From: Andrew Babb <andrewb_at_mail.com>
Date: Fri, 14 May 1999 09:16:31 +0800
Message-ID: <373B796E.9FEAE3A7@mail.com>


Hi Richard,

The first thing you need to know, is where is the corruption!

If the block corruption is in unused space, then you could try and create a DO_NOT_DELETE table over the bad blocks, If the corruption is associated with an index, the you could drop the index, create the DO_NOT_DELETE object, and then recreate the index, If the corruption is associated with a table, then you have a problem (obviously). First you need to try and export the data using standard exp, but this will probably fail, so you then need to try the hidden parameter that allows the database to skip a bad block (check with Oracle for the parameter, a hint "it's hidden aka underscore), and then re perform the export.

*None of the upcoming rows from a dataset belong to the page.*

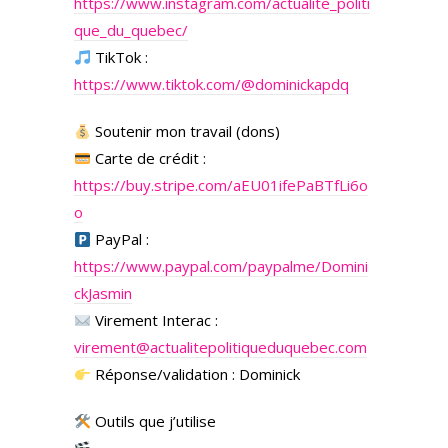
https://www.instagram.com/actualite_politi
que_du_quebec/
TikTok :
https://www.tiktok.com/@dominickapdq
Soutenir mon travail (dons)
Carte de crédit :
https://buy.stripe.com/aEU01ifePaBTfLi6o
o
PayPal :
https://www.paypal.com/paypalme/Domini
ckJasmin
Virement Interac :
virement@actualitepolitiqueduquebec.com
Réponse/validation : Dominick
Outils que j’utilise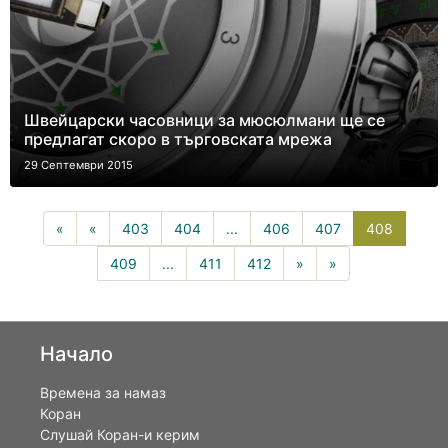
Швейцарски часовници за мюсюлмани ще се
предлагат скоро в търговската мрежа
29 Септември 2015
408(curr
«
«
403
404
...
406
407
408
409
...
411
412
»
»
Начало
Времена за намаз
Коран
Слушай Коран-и керим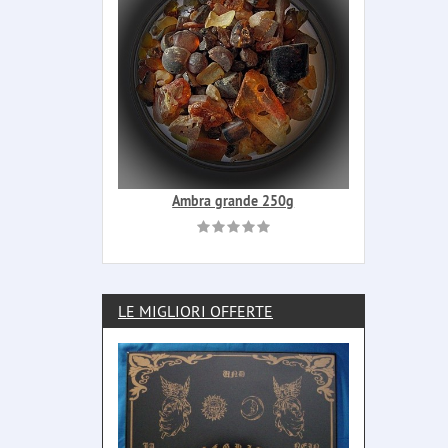
Ambra grande 250g
LE MIGLIORI OFFERTE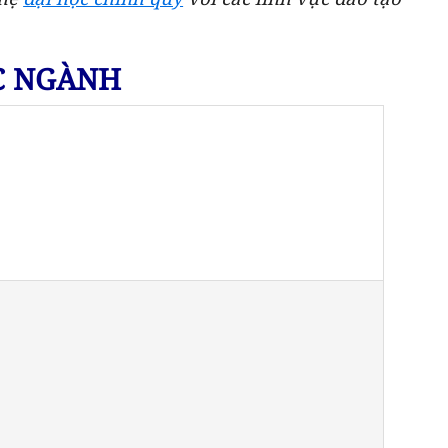
C NGÀNH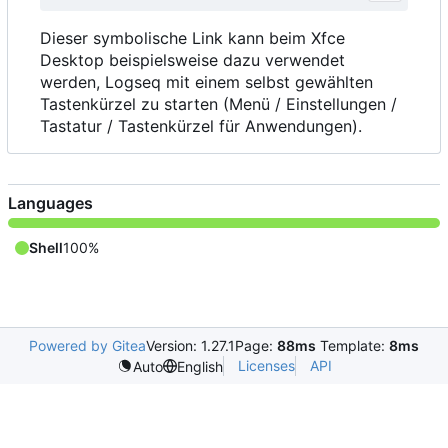
Dieser symbolische Link kann beim Xfce
Desktop beispielsweise dazu verwendet
werden, Logseq mit einem selbst gewählten
Tastenkürzel zu starten (Menü / Einstellungen /
Tastatur / Tastenkürzel für Anwendungen).
Languages
Shell
100%
Powered by Gitea
Version: 1.27.1
Page:
88ms
Template:
8ms
Licenses
API
Auto
English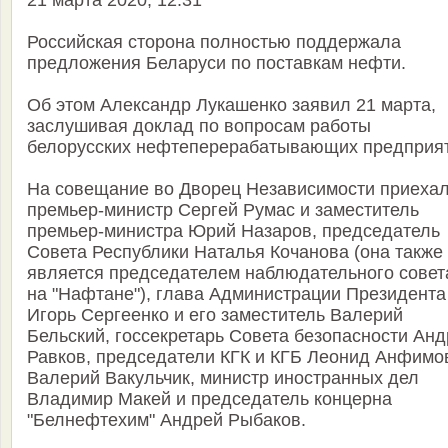
21 марта 2020, 12:31
Российская сторона полностью поддержала
предложения Беларуси по поставкам нефти.
Об этом Александр Лукашенко заявил 21 марта,
заслушивая доклад по вопросам работы
белорусских нефтеперерабатывающих предприят
На совещание во Дворец Независимости приеха
премьер-министр Сергей Румас и заместитель
премьер-министра Юрий Назаров, председатель
Совета Республики Наталья Кочанова (она также
является председателем наблюдательного совет
на "Нафтане"), глава Администрации Президента
Игорь Сергеенко и его заместитель Валерий
Бельский, госсекретарь Совета безопасности Ан
Равков, председатели КГК и КГБ Леонид Анфимо
Валерий Вакульчик, министр иностранных дел
Владимир Макей и председатель концерна
"Белнефтехим" Андрей Рыбаков.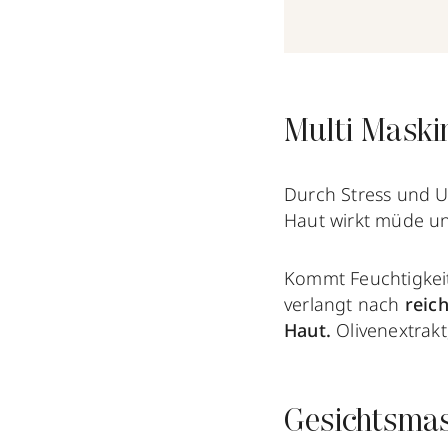
Multi Maski
Durch Stress und U
Haut wirkt müde u
Kommt Feuchtigkeit
verlangt nach
reic
Haut.
Olivenextrakt
Gesichtsmas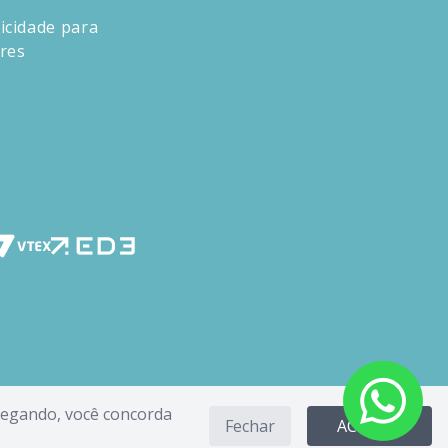
icidade para
ores
avegando, você concorda
Fechar
ACEITAR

You will need the table with the corruption, and if you are intending to recreate the tablespace, then you also need all other objects.

The bad news though is trying to identify what has been corrupted, and what records have been left hanging without the corrupted parents, or even parents without the corrupted child. If you are running RI on the database then you can use the validate table options.

Good luck,
Andrew

BTW - To obtain the object that is corrupted, incase you don't know.

Take file_id and block_id reported by DBVerify and pass into this query.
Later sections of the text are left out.